J’aimerais maintenant citer en exemple mon cas personnel. Durant la COVID-19, afin d’éviter la possible contagion des transports en commun, je me suis acheté une bicyclette électrique afin de me rendre au travail. Il s’agit d’un Écolo Lithium de Greenpower HQ que j’ai payé environ $2000 avec accessoires. Malheureusement, il remplit plusieurs des critères énoncés dans l’arrêté ministériel: les roues s’apparentent à celle d’une motocyclette et une carrosserie recouvre une partie du cadre. Toutefois, il comporte un pédalier fonctionnel, il ne possède pas de plateforme appui-pied, son moteur n’excède pas 500 watts et sa vitesse est limitée à 32 km/h. Mais il pèse plus qu’une bicyclette électrique (80 kg) et la carrosserie, ainsi que le fait qu’il ait un large siège banane au lieu d’une selle, lui donne définitivement l’apparence d’un scooter. C’est pourtant techniquement une bicyclette électrique. Il possède d’ailleurs un autocollant qui dit “Ce véhicule est une bicyclette assistée et rencontre la norme 2(1) du règlement sur la sécurité des véhicules automobiles du Canada.” Le vendeur m’a clairement dit que c’était une bicyclette électrique qui ne nécessitait aucun permis et qui pouvait rouler sur les pistes cyclables.

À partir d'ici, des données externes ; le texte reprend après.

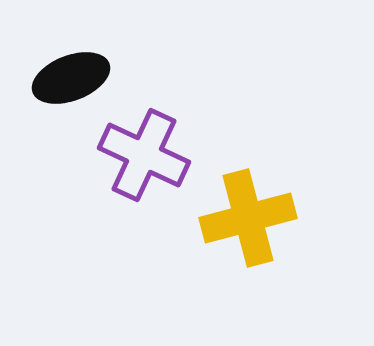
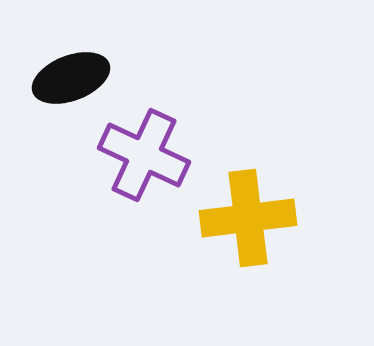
yellow cross: rotated 8 degrees clockwise
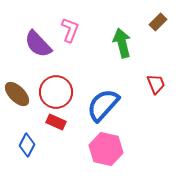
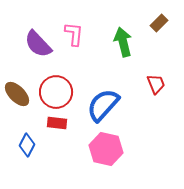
brown rectangle: moved 1 px right, 1 px down
pink L-shape: moved 4 px right, 4 px down; rotated 15 degrees counterclockwise
green arrow: moved 1 px right, 1 px up
red rectangle: moved 1 px right, 1 px down; rotated 18 degrees counterclockwise
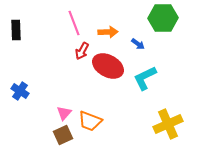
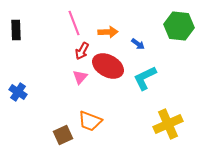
green hexagon: moved 16 px right, 8 px down; rotated 8 degrees clockwise
blue cross: moved 2 px left, 1 px down
pink triangle: moved 16 px right, 36 px up
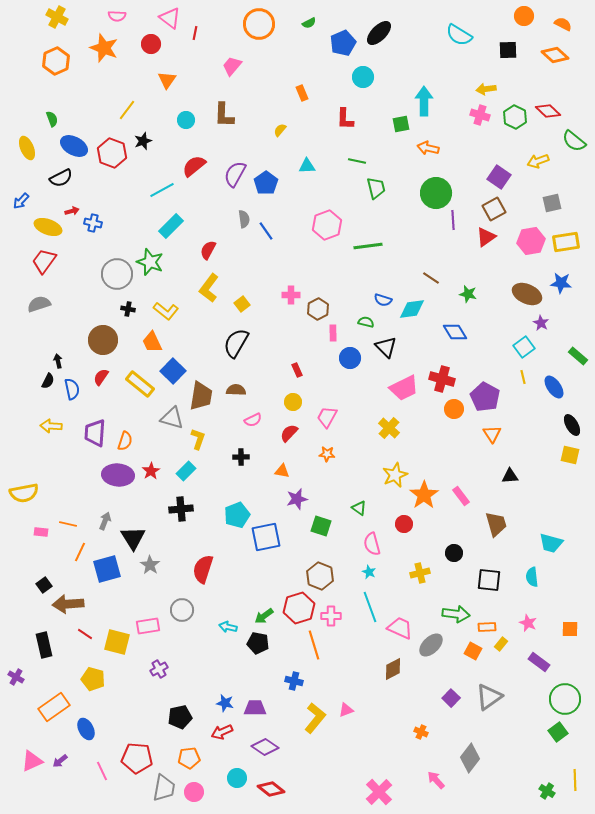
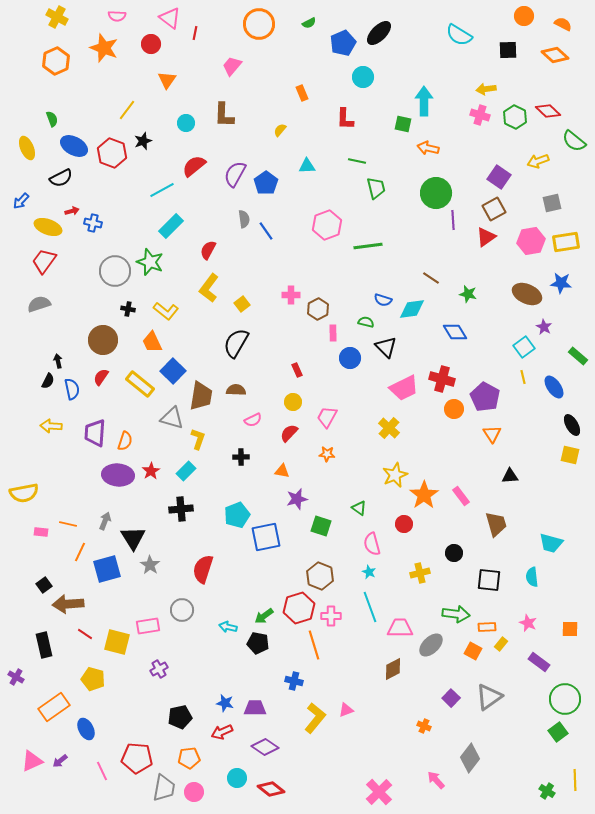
cyan circle at (186, 120): moved 3 px down
green square at (401, 124): moved 2 px right; rotated 24 degrees clockwise
gray circle at (117, 274): moved 2 px left, 3 px up
purple star at (541, 323): moved 3 px right, 4 px down
pink trapezoid at (400, 628): rotated 24 degrees counterclockwise
orange cross at (421, 732): moved 3 px right, 6 px up
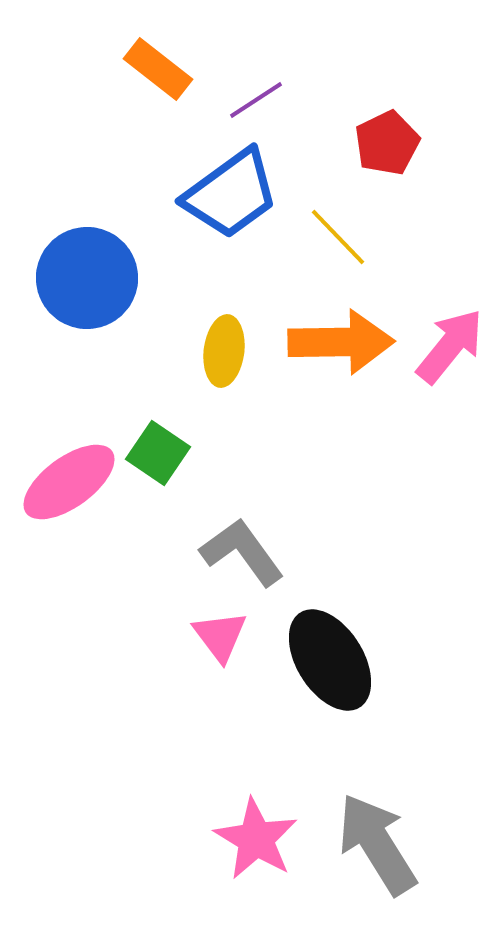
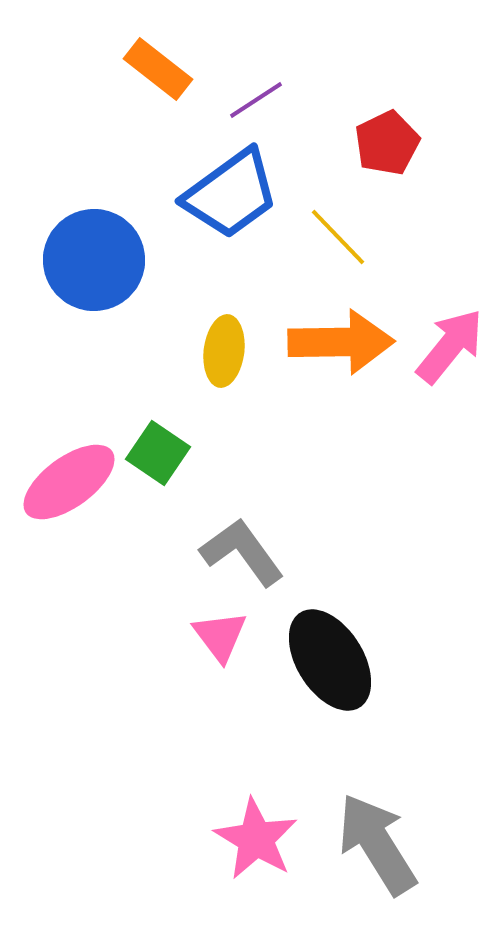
blue circle: moved 7 px right, 18 px up
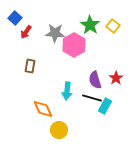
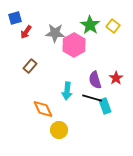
blue square: rotated 32 degrees clockwise
brown rectangle: rotated 32 degrees clockwise
cyan rectangle: rotated 49 degrees counterclockwise
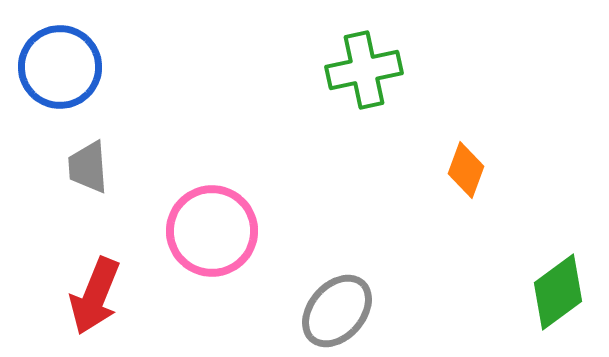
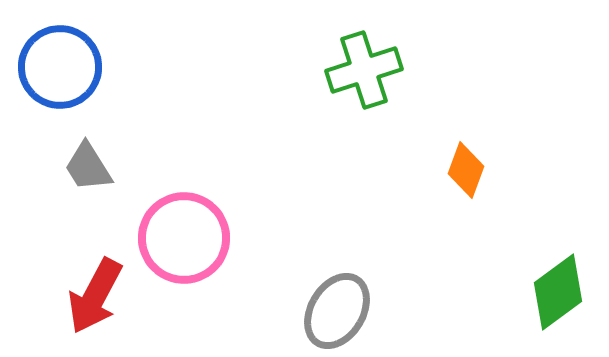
green cross: rotated 6 degrees counterclockwise
gray trapezoid: rotated 28 degrees counterclockwise
pink circle: moved 28 px left, 7 px down
red arrow: rotated 6 degrees clockwise
gray ellipse: rotated 10 degrees counterclockwise
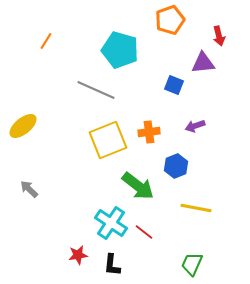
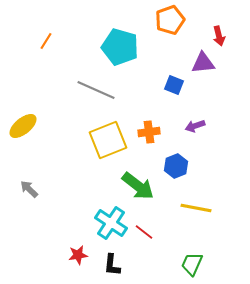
cyan pentagon: moved 3 px up
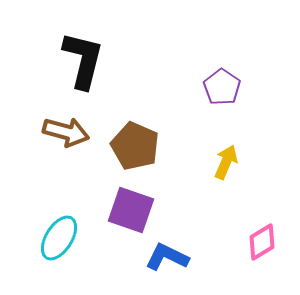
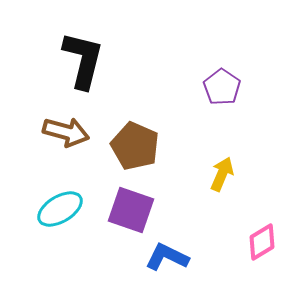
yellow arrow: moved 4 px left, 12 px down
cyan ellipse: moved 1 px right, 29 px up; rotated 27 degrees clockwise
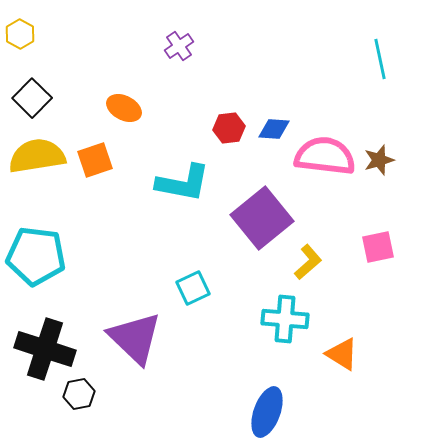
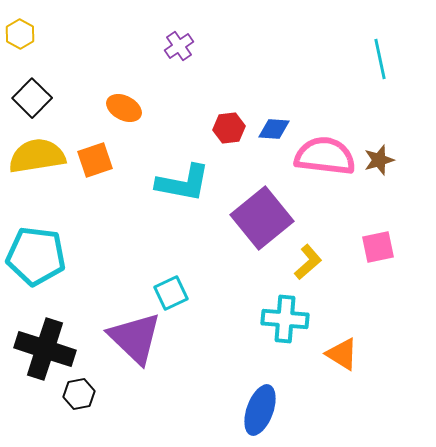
cyan square: moved 22 px left, 5 px down
blue ellipse: moved 7 px left, 2 px up
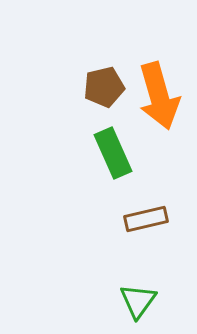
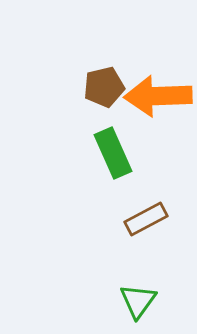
orange arrow: moved 1 px left; rotated 104 degrees clockwise
brown rectangle: rotated 15 degrees counterclockwise
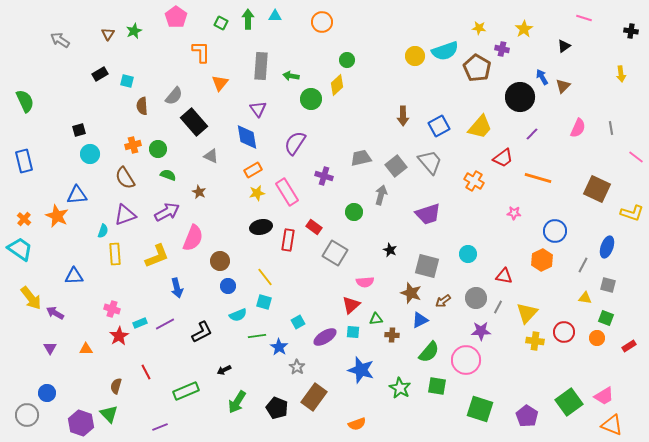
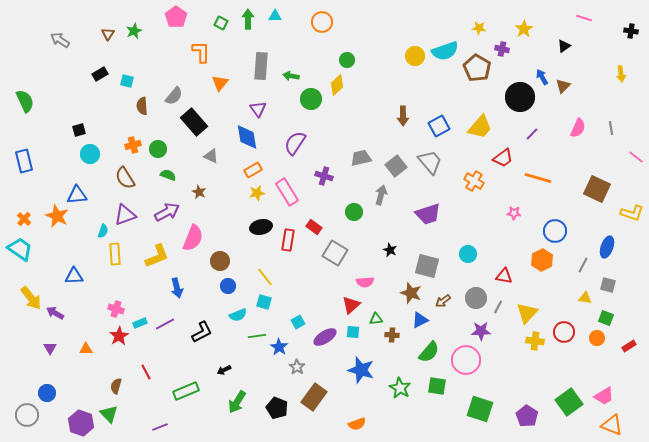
pink cross at (112, 309): moved 4 px right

Mon Écolo est-il couvert par l’interdiction de circuler de l’arrêté ministériel ? Ce n’est vraiment pas clair. Et s’il l’était, serais-je indemnisé financièrement pour cet achat inutile ? Ne voulant cependant pas prendre la chance d’écoper d’une contravention, je me suis donc récemment acheté une véritable bicyclette électrique de type fat-bike: un RadExpand 5 de RadPower, qui ne pèse que 28 kg et que j’ai payé environ $2300 (avec accessoires, livraison et assemblage). Il ne rencontre aucun des critères énoncés par l’arrêté ministériel, mais, comme le fabricant est américain, il ne comporte nulle part l’indication qu’il est conforme à “la marque nationale de sécurité” (peu importe ce que c’est). Est-il donc légal de rouler avec ce véhicule au Québec ? J’aimerais bien que les règlements en la matière soient plus clairs et précis…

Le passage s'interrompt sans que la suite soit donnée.